EXERCISE GOAL: Where does the string "智能矿池" appear in the material? Copy each line that holds it.

..........

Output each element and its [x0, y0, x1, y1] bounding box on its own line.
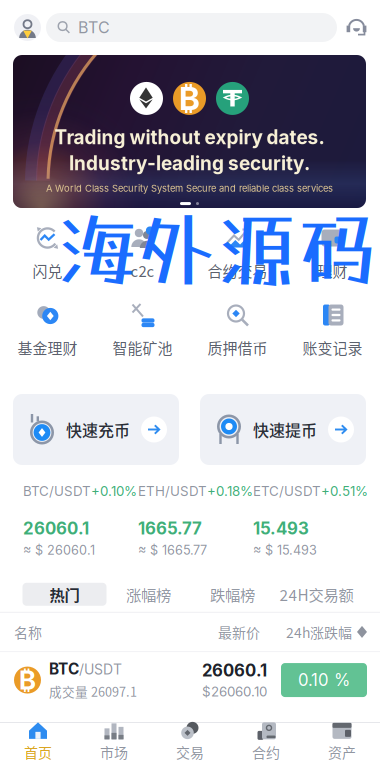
staticText: 市场 [100, 742, 128, 760]
staticText: 基金理财 [18, 337, 78, 358]
staticText: 1665.77 [138, 518, 202, 538]
staticText: ≈ $ 15.493 [253, 542, 317, 558]
staticText: ₿ [179, 79, 200, 118]
staticText: BTC/USDT [23, 483, 91, 499]
staticText: 跌幅榜 [210, 583, 255, 605]
staticText: ETC/USDT [253, 483, 321, 499]
staticText: 闪兑 [32, 260, 62, 281]
button[interactable]: 质押借币 [190, 303, 285, 354]
staticText: $26060.10 [202, 684, 267, 700]
staticText: +0.10% [91, 483, 137, 499]
button[interactable]: 24H交易额 [274, 583, 358, 606]
button[interactable]: 交易 [152, 721, 228, 760]
button[interactable]: 快速充币 [13, 394, 179, 465]
staticText: 账变记录 [302, 337, 362, 358]
button[interactable]: 账变记录 [285, 303, 380, 354]
staticText: 合约交易 [208, 260, 268, 281]
button[interactable]: Profile [0, 14, 46, 41]
staticText: 理财 [318, 260, 348, 281]
staticText: 最新价 [218, 622, 260, 642]
staticText: BTC [78, 18, 110, 37]
button[interactable]: 合约交易 [190, 226, 285, 277]
staticText: /USDT [79, 661, 122, 678]
button[interactable]: ₿ [0, 655, 380, 705]
button[interactable]: 跌幅榜 [190, 583, 274, 606]
button[interactable]: 闪兑 [0, 226, 95, 277]
staticText: 热门 [50, 583, 80, 605]
button[interactable]: 市场 [76, 721, 152, 760]
button[interactable]: Customer support [337, 17, 380, 38]
staticText: 0.10 % [298, 670, 350, 690]
staticText: A World Class Security System Secure and… [46, 183, 333, 194]
button[interactable]: 涨幅榜 [106, 583, 190, 606]
staticText: +0.51% [321, 483, 368, 499]
staticText: 15.493 [253, 518, 309, 538]
staticText: c2c [130, 260, 154, 281]
button[interactable]: 快速提币 [200, 394, 366, 465]
staticText: 海外源码 [57, 202, 377, 296]
staticText: 资产 [328, 742, 356, 760]
staticText: 26060.1 [23, 518, 89, 538]
staticText: 26060.1 [202, 660, 267, 681]
staticText: BTC [49, 660, 79, 678]
staticText: 首页 [24, 742, 52, 760]
staticText: 质押借币 [208, 337, 268, 358]
button[interactable]: 基金理财 [0, 303, 95, 354]
staticText: Industry-leading security. [69, 152, 310, 175]
staticText: ≈ $ 1665.77 [138, 542, 207, 558]
button[interactable]: 资产 [304, 721, 380, 760]
button[interactable]: 首页 [0, 721, 76, 760]
staticText: 智能矿池 [112, 337, 172, 358]
staticText: 交易 [176, 742, 204, 760]
staticText: ₿ [19, 664, 36, 696]
staticText: +0.18% [207, 483, 253, 499]
staticText: 快速充币 [66, 418, 130, 441]
staticText: Trading without expiry dates. [54, 126, 324, 149]
staticText: 合约 [252, 742, 280, 760]
button[interactable]: 理财 [285, 226, 380, 277]
staticText: 名称 [14, 622, 42, 642]
staticText: 涨幅榜 [126, 583, 171, 605]
staticText: ≈ $ 26060.1 [23, 542, 95, 558]
button[interactable]: 热门 [22, 583, 106, 606]
button[interactable]: c2c [95, 226, 190, 277]
staticText: 24H交易额 [280, 583, 354, 605]
button[interactable]: 合约 [228, 721, 304, 760]
staticText: 24h涨跌幅 [286, 622, 352, 642]
button[interactable]: BTC [46, 13, 337, 42]
staticText: 快速提币 [253, 418, 317, 441]
staticText: ETH/USDT [138, 483, 207, 499]
staticText: 成交量 26097.1 [49, 682, 137, 700]
button[interactable]: 智能矿池 [95, 303, 190, 354]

..........

RESPONSE TO THE EXERCISE:
staticText: 智能矿池 [112, 337, 172, 358]
button[interactable]: 智能矿池 [95, 303, 190, 354]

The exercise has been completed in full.